Is everyone ready for the bowhunt this year?? I for one am getting there. With equipment fails and carp happening. 

Two weeks ago my bow just about blows up (user error). Had to replace my arrow rest and have my peep sight reinstalled on the string. Then go through and resight it in. Last Monday I Got it sighted in to 50 yards and the peep sight falls out again fml. I ended up just buying a new peep sight for it and getting it installed. Now got it sighted back into 50 yards still have the 60 and 70 yard pin to go. It seems that this year everything is going wrong just before the hunt starts. But it's coming fast and I will be ready no matter what. 

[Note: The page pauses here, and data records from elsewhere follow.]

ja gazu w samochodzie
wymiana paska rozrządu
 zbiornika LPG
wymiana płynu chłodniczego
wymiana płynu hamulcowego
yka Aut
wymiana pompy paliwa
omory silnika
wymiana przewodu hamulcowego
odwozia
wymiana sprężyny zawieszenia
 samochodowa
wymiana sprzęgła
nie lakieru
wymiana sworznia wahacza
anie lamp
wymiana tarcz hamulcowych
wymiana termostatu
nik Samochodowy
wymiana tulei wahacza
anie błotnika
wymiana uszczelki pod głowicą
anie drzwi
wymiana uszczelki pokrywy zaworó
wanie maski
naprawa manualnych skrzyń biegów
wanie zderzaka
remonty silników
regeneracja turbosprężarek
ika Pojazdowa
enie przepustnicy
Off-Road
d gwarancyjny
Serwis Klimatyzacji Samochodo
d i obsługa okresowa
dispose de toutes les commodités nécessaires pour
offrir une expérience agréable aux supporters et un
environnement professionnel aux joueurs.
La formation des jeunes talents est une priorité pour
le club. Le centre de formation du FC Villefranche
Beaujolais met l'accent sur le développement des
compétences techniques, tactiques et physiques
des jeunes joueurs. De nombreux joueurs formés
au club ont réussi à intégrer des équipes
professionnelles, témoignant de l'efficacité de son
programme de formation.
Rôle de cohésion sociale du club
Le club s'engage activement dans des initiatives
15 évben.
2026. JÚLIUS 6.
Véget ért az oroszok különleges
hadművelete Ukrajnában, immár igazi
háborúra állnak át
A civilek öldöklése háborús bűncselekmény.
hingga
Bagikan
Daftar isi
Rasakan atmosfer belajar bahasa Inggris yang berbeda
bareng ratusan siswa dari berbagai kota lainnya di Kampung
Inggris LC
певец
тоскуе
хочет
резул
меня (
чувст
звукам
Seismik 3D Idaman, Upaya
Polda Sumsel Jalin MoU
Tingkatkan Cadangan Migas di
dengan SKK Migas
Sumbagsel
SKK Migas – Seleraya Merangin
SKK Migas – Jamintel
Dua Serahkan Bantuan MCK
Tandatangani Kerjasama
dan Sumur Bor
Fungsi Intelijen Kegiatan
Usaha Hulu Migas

Hope everyone is having better luck than I have had so far. And good luck to all this year. 

Let's hear everyone else's story's for peeping this year. It's coming soon and fast (but also slow). 




Sent from my iPhone using Tapatalk


----------



## 2full (Apr 8, 2010)

4 or 5 years ago I had the same kind of luck. I was was shooting less than 2 weeks before the hunt and a cam came right out of the limb at full draw. The bow literally blew up. I had my glasses on luckily, or It would have been ugly. I still had a black eye, a big knot on my arm, and some scrapes on my cheek.
I had to get a new bow and get it set up and sighted in before the hunt.


----------



## Bhilly81 (Oct 18, 2009)

Yea that's not good. I got totally lucky. My arrow blew up and came out kinda sideways. And kissed my arm really good.

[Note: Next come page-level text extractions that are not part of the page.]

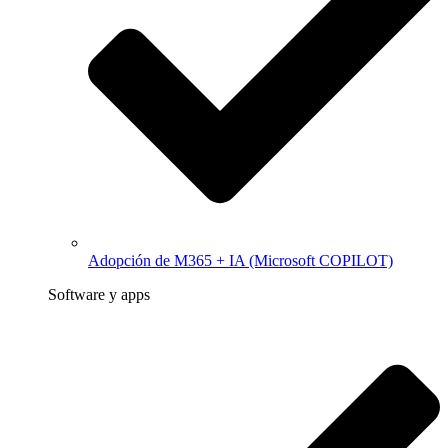
Adopción de M365 + IA (Microsoft COPILOT)
Software y apps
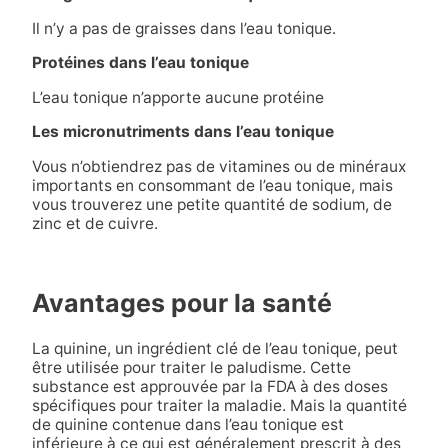
Il n’y a pas de graisses dans l’eau tonique.
Protéines dans l’eau tonique
L’eau tonique n’apporte aucune protéine
Les micronutriments dans l’eau tonique
Vous n’obtiendrez pas de vitamines ou de minéraux
importants en consommant de l’eau tonique, mais
vous trouverez une petite quantité de sodium, de
zinc et de cuivre.
Avantages pour la santé
La quinine, un ingrédient clé de l’eau tonique, peut
être utilisée pour traiter le paludisme. Cette
substance est approuvée par la FDA à des doses
spécifiques pour traiter la maladie. Mais la quantité
de quinine contenue dans l’eau tonique est
inférieure à ce qui est généralement prescrit à des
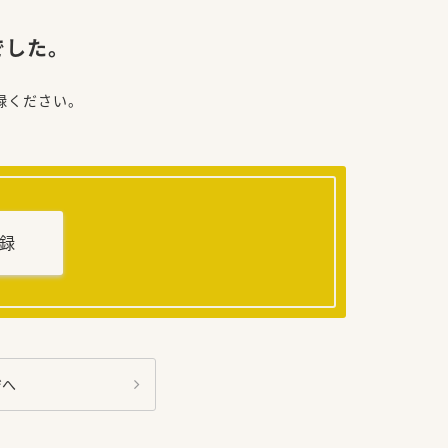
でした。
録ください。
録
ジへ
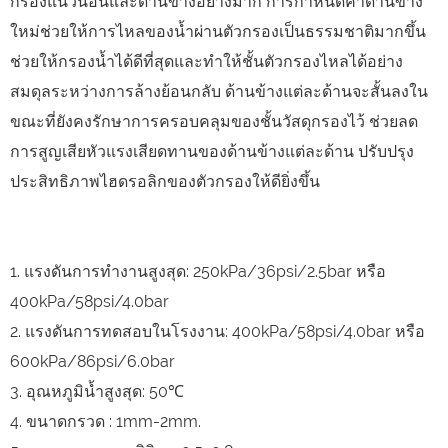
กรองแนวนอนและด้านข้างอย่างมาก การกำหนดค่าด้านข้าง
ใหม่ช่วยให้การไหลของน้ำผ่านตัวกรองเป็นธรรมชาติมากขึ้น
ช่วยให้กรองน้ำได้ดีที่สุดและทำให้ชั้นตัวกรองไหลได้อย่าง
สมดุลระหว่างการล้างย้อนกลับ ด้านข้างแต่ละด้านจะสั้นลงใน
ขณะที่ยังคงรักษาการครอบคลุมของชั้นวัสดุกรองไว้ ช่วยลด
การสูญเสียหัวแรงเสียดทานของด้านข้างแต่ละด้าน ปรับปรุง
ประสิทธิภาพไฮดรอลิกของตัวกรองให้ดียิ่งขึ้น
1. แรงดันการทำงานสูงสุด: 250kPa/36psi/2.5bar หรือ
400kPa/58psi/4.0bar
2. แรงดันการทดสอบในโรงงาน: 400kPa/58psi/4.0bar หรือ
600kPa/86psi/6.0bar
3. อุณหภูมิน้ำสูงสุด: 50℃
4. ขนาดกรวด : 1mm-2mm.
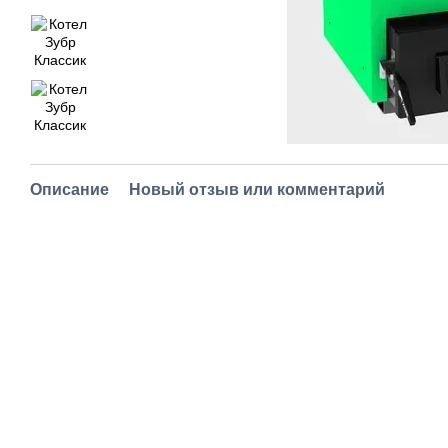
Описание
Новый отзыв или комментарий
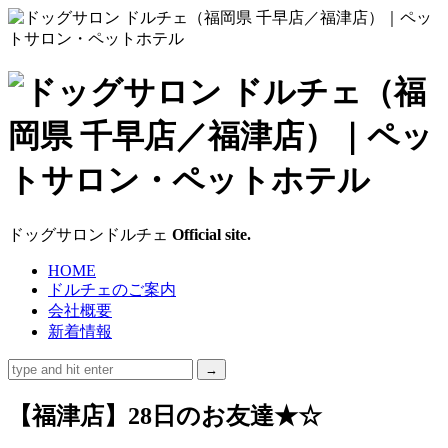
ド
ッ
グ
サ
ドッグサロンドルチェ
Official site.
ロ
HOME
ドルチェのご案内
ン
会社概要
新着情報
ド
ル
【福津店】28日のお友達★☆
チ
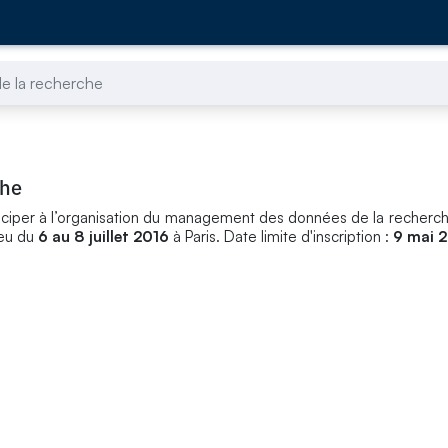
e la recherche
che
rticiper à l’organisation du management des données de la recherch
ieu du
6 au 8 juillet 2016
à Paris. Date limite d'inscription :
9 mai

Sent from my iPhone using Tapatalk


----------



## BigT (Mar 11, 2011)

Wow thats not good!

I am new to the archery side as I just purchased a bow. I have muzzleload hunted for the last 10-12 years. Still will be doing it. I am on a dedicated permit starting this year and wanted to take advantage of all of the hunts. Plus you never know what I might find while I am out scouting. 

I am excited to get accustomed to this! Still trying to decide on mechanical broadheads, and fixed blades. I am sure there's a bunch of threads on that so I'll not pose the question here! Good luck to all!


----------



## Slayer (Feb 3, 2013)

Oh Yah! The bow is dialed in and I'm ready for the season! G5 Strikers 100 grain have worked great for me. I have 3 of those ready to go and a old school slick trick.


----------



## neverdrawn (Jan 3, 2009)

Bdub, not to get off topic, but I'm curious what type of rest you are using. I had an arrow come apart a couple of years ago and go through my wrist, taking quite a core sample. I found out unlike a tree you can"t age humans by rings in their flesh. :-(I have since switched to a drop away hoping that will keep the arrow going the right direction even if it does break. That just has me curious if yours is a fixed rest or drop away. (I probably don't want to know if it is a drop away as it will prove my theory false.)

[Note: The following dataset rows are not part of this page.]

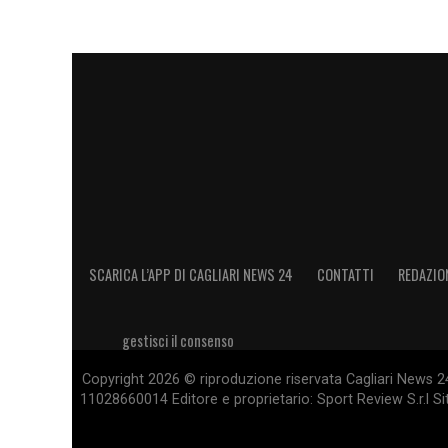
SCARICA L’APP DI CAGLIARI NEWS 24
CONTATTI
REDAZIO
gestisci il consenso
Copyright 2026 © riproduzione riservata Cagliari News 24
11028660014 Editore e proprietario: Sport Review S.r.l Sito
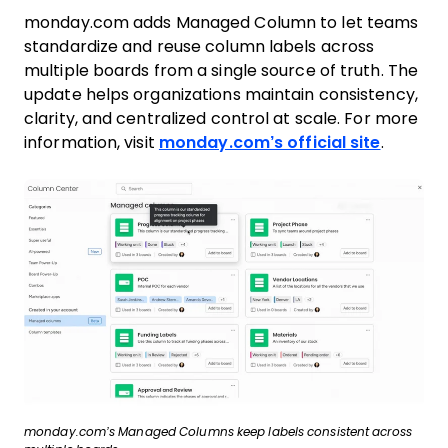
monday.com adds Managed Column to let teams
standardize and reuse column labels across
multiple boards from a single source of truth. The
update helps organizations maintain consistency,
clarity, and centralized control at scale. For more
information, visit
monday.com’s official site
.
monday.com’s Managed Columns keep labels consistent across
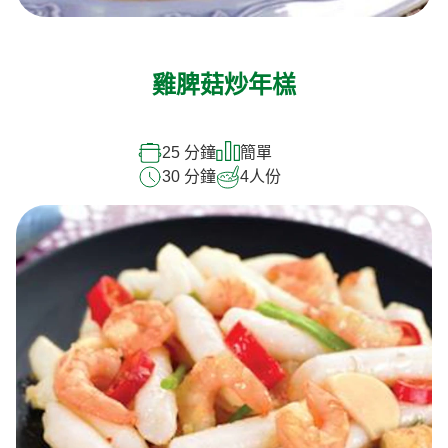
雞脾菇炒年榚
25 分鐘
簡單
30 分鐘
4
人份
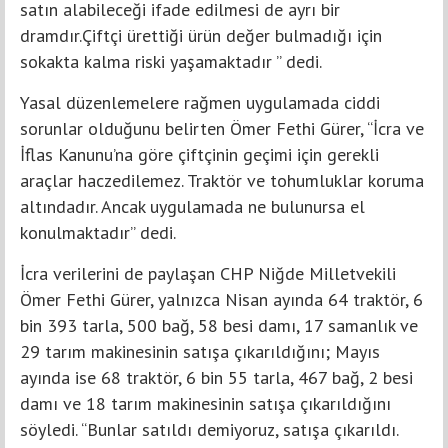
satın alabileceği ifade edilmesi de ayrı bir
dramdır.Çiftçi ürettiği ürün değer bulmadığı için
sokakta kalma riski yaşamaktadır ” dedi.
Yasal düzenlemelere rağmen uygulamada ciddi
sorunlar olduğunu belirten Ömer Fethi Gürer, “İcra ve
İflas Kanunu’na göre çiftçinin geçimi için gerekli
araçlar haczedilemez. Traktör ve tohumluklar koruma
altındadır. Ancak uygulamada ne bulunursa el
konulmaktadır” dedi.
İcra verilerini de paylaşan CHP Niğde Milletvekili
Ömer Fethi Gürer, yalnızca Nisan ayında 64 traktör, 6
bin 393 tarla, 500 bağ, 58 besi damı, 17 samanlık ve
29 tarım makinesinin satışa çıkarıldığını; Mayıs
ayında ise 68 traktör, 6 bin 55 tarla, 467 bağ, 2 besi
damı ve 18 tarım makinesinin satışa çıkarıldığını
söyledi. “Bunlar satıldı demiyoruz, satışa çıkarıldı.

I am ready for this hunt. Everything seems to be working fine, knock on wood. Just need a cooperative deer or elk now. Can't imagine why they would want to live through another winter anyway.


----------



## Bhilly81 (Oct 18, 2009)

The bow I'm shooting has a whisker biscuit. I'm going to upgrade everything next year. 


Sent from my iPhone using Tapatalk


----------



## middlefork (Nov 2, 2008)

neverdrawn said:


> Bdub, not to get off topic, but I'm curious what type of rest you are using. I had an arrow come apart a couple of years ago and go through my wrist, taking quite a core sample. I found out unlike a tree you can"t age humans by rings in their flesh. :-(I have since switched to a drop away hoping that will keep the arrow going the right direction even if it does break. That just has me curious if yours is a fixed rest or drop away. (I probably don't want to know if it is a drop away as it will prove my theory false.)
> 
> I am ready for this hunt. Everything seems to be working fine, knock on wood. Just need a cooperative deer or elk now. Can't imagine why they would want to live through another winter anyway.


It doesn't matter what rest you are using. If your arrow breaks on release chances are part of it is going to be in your arm or hand.

Best to get in the habit of inspecting and flexing arrows that may have touched each other or hit something other than a good target. I have not seen any break from simple over use.


----------



## AF CYN (Mar 19, 2009)

Ouch. Glad it didn't get you worse. Archery is the worst for gear malfunctions, last minute tweaks that go awry, etc...


----------



## Karl (Aug 14, 2016)

Archery equipment can fail anytime. For a compound bow I suggest buying a new one every 5 years. For a take-down recurve I suggest new limbs every 5.

I like my recurve more than the compound, although accuracy on the recurve is only 45 yards whereas on the compound it is out to 60.

It feels more like real hunting with a recurve.

Archery takes lots of practice, but practicing is fun, and arrows tend to last a long time -- longer than a bullet.


----------